◆ THE PROBLEM
Whenever the word "team" appears in a line of the listing, copy that line.

◆ SOURCE DATA

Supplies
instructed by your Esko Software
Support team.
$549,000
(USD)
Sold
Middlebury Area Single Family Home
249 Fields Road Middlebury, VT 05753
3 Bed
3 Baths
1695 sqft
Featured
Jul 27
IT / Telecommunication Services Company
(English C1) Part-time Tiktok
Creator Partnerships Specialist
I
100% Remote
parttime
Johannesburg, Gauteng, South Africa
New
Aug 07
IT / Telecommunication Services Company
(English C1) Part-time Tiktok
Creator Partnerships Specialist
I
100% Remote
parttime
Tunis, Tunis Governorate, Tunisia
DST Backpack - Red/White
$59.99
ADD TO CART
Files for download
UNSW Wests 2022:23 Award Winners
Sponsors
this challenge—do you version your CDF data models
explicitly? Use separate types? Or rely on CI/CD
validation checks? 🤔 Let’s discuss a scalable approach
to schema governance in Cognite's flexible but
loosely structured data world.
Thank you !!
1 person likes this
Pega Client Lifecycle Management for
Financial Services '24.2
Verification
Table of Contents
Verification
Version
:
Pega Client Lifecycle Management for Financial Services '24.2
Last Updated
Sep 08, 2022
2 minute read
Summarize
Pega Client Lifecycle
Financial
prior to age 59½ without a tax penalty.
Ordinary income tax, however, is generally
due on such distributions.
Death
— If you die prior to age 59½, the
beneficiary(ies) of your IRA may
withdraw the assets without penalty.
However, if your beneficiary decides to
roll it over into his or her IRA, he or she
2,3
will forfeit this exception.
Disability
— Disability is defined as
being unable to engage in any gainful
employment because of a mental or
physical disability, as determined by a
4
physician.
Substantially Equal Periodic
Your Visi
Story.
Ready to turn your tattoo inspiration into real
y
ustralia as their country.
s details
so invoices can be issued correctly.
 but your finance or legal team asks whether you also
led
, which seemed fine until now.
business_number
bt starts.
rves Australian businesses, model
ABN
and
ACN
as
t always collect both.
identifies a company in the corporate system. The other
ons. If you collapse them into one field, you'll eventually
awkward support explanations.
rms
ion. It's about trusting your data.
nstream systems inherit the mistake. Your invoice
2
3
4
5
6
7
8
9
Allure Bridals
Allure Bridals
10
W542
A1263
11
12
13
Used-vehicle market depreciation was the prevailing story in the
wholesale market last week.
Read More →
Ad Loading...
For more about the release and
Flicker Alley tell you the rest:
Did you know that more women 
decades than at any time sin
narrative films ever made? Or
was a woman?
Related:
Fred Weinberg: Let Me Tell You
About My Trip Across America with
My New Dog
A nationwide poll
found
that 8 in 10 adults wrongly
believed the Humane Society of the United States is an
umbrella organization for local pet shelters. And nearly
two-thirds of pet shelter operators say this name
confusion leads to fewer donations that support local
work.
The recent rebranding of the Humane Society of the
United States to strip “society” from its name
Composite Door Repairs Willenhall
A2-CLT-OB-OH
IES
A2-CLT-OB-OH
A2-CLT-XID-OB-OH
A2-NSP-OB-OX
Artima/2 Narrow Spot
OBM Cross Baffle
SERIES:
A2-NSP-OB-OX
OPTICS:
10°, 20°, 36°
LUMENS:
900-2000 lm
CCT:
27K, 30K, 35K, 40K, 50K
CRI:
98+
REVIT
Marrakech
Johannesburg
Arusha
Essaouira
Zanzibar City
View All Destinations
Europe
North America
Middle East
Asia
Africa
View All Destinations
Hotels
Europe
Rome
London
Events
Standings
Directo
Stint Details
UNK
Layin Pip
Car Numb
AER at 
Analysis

◆ WRITTEN SOLUTION
Support team.
 but your finance or legal team asks whether you also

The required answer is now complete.